Saturday, December 3, 2011

Edomite Apology: Do-Over!



Perhaps there is a Cosmic Yovel Year?

With the Mayan 2012 theory kicking in, perhaps there is a Universal Shabbat, where all cycles "start over."

In Banking there is a new trend flying about: The Banking Yovel (Jubilee).

It seems that not only in the Torah is there a need for Yovel, but in the Wisdom of the Edomite World as well they are seeing Torah reality.

Certain things in Torah just have to be for a society to work: No Debt/Interest, Yovel, Tzeddaka, Myser - Trumah, etc.

Society just doesn't work without Torah principles...they are trying to make the World work by Man, and are now seeing God must be programmed into the psyche.

This is what Joseph was doing in Egypt, to try to weather the storm there, and to provide conditions for a thriving Middle Class. Without Middle Class, society falls..and the Torah governs davka from a thriving Middle Class...which only Torah can maintain.

Perhaps Yovel, Shabbos, Charity, etc. is all that can save the World at this point...in Torah terms thats called Moshiach: to realize Torah works in the World, and not the opposite, as being archaic.

Science is seeing Kabalah all ove rthe place, now Banking is seeing Torah Nigla? Next stop: Finding God in the World - Politics?





We have often discussed the temporary and tenuous nature of any and all government-suggested solutions so far to the European crisis on the basis that the 'model' is broken. Following the decision to go for PSI, and the possibility of a sovereign leaving the Euro-zone (Greek referendum ultimatum), money is no longer fungible in and across European banks (deposits) and sovereigns as it seeks the stability of a narrower and narrower core. Arnaud Mares, of Morgan Stanley, who wrote the initial and definitive Greek story long before most others, brings up this very point; questioning the fungibility of Greek Euro deposits with French Euro deposits, for example, and interpreting the situation as a 'run on banks and governments'. His view that without a clear path to a fiscal lender of last resort - or a true fiscal federalism across a united Europe - which ensures solvent governments will never go illiquid, then the December 9th decisions mark a bifurcation point of critical import.

If governments choose to engage on the route to fiscal federalism, we believe that this does not mark the end of the crisis. It could, however, mark the beginning of the end of the crisis, as it would be a decisive first step towards stabilisation and a European federation. The alternative could well be the beginning of the end for the European confederation.
Europe has to choose between debt assumption (enhanced federal control of national budgets accompanied by centralised funding of governments) "and a debt jubilee (wide-scale debt repudiation)", with all the social, economic and political consequences this entails. Mares' framework for considering the words and deeds of December 9th is critical, though complex, reading to comprehend the tipping point we are at.

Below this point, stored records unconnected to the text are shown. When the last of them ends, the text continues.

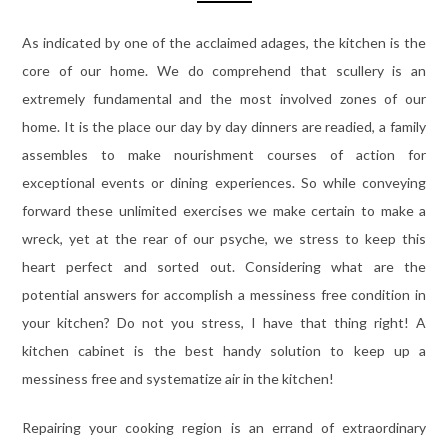
As indicated by one of the acclaimed adages, the kitchen is the
core of our home. We do comprehend that scullery is an
extremely fundamental and the most involved zones of our
home. It is the place our day by day dinners are readied, a family
assembles to make nourishment courses of action for
exceptional events or dining experiences. So while conveying
forward these unlimited exercises we make certain to make a
wreck, yet at the rear of our psyche, we stress to keep this
heart perfect and sorted out. Considering what are the
potential answers for accomplish a messiness free condition in
your kitchen? Do not you stress, I have that thing right! A
kitchen cabinet is the best handy solution to keep up a
messiness free and systematize air in the kitchen!
Repairing your cooking region is an errand of extraordinary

On Europe's Hamiltonian Moment:

One year ago, we wrote that Europe was heading fast towards a crossroads where it would have to choose between "a debt jubilee (wide-scale debt repudiation)" and debt assumption (a form of fiscal federalism with enhanced control over national budgets accompanied by centralised funding of governments). We think this bifurcation point has now been reached.

By December 9, heads of state and government ought to outline how they intend to amend the constitutional arrangements under which Europe – or at the very least the euro area – operates. Should they set out a clear, consistent and workable policy orientation, which includes both fiscal control and a mechanism to keep compliant governments fully funded, this can in our view constitute a decisive first step towards stabilisation. Should they fail to deliver a credible framework encompassing both these dimensions, we would expect that the ongoing ‘run’ on governments and banks will accelerate, and it is seriously to be feared that it can no longer be stopped. The economic, social and political consequences could be unfathomable. The next few weeks are therefore a critical moment in European history, in our view.


On the growing cracks in the fungibility of money:

Money in a fiat money system is a liability of a bank: of the central bank for banknotes and other forms of central bank money; of a commercial bank for commercial money (deposits).

If one or more countries can leave the euro, or at the extreme if the euro can break up altogether, this raises questions as to whether these different forms of money are fully fungible. Is one euro of deposit in a Greek bank still fully fungible with one euro in banknote form? Is one euro of deposit in a Greek bank still fully fungible with one euro of deposit in an Italian bank, and is the latter still fungible with one euro of deposit in a French bank, or a German bank, etc.?

Pursuing this reasoning leads to the inescapable conclusion that the more plausible it is that a country can leave the euro, the greater the incentives for depositors to move their deposits from the banks of almost all countries towards those of the country that remains the safe haven by convention if for no better reason: Germany. We believe that such behaviour, in turn, would (and judging by anecdotal information received from our clients, does) increase funding pressure on all banks, intensify incentives to accelerate the de-leveraging of the banking system and raise further the spectre of a credit crunch.




When will the World wakeup and see God?